PROBLEM TO WORK ON →
Could you repeat word for word only the lines from the one containing "articles, prévoir un délai" to the last line of the data below?

(Saved entries)

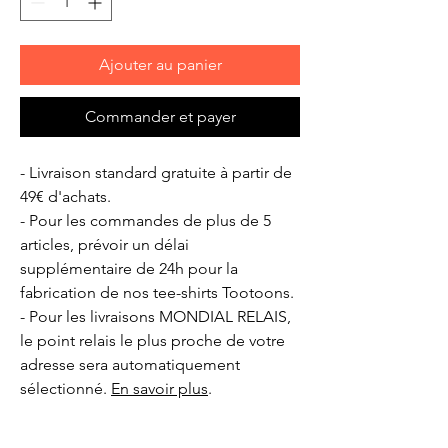
Ajouter au panier
Commander et payer
- Livraison standard gratuite à partir de
49€ d'achats.
- Pour les commandes de plus de 5
articles, prévoir un délai
supplémentaire de 24h pour la
fabrication de nos tee-shirts Tootoons.
- Pour les livraisons MONDIAL RELAIS,
le point relais le plus proche de votre
adresse sera automatiquement
sélectionné.
En savoir plus
.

EXPECTED ANSWER →
articles, prévoir un délai
supplémentaire de 24h pour la
fabrication de nos tee-shirts Tootoons.
- Pour les livraisons MONDIAL RELAIS,
le point relais le plus proche de votre
adresse sera automatiquement
sélectionné.
En savoir plus
.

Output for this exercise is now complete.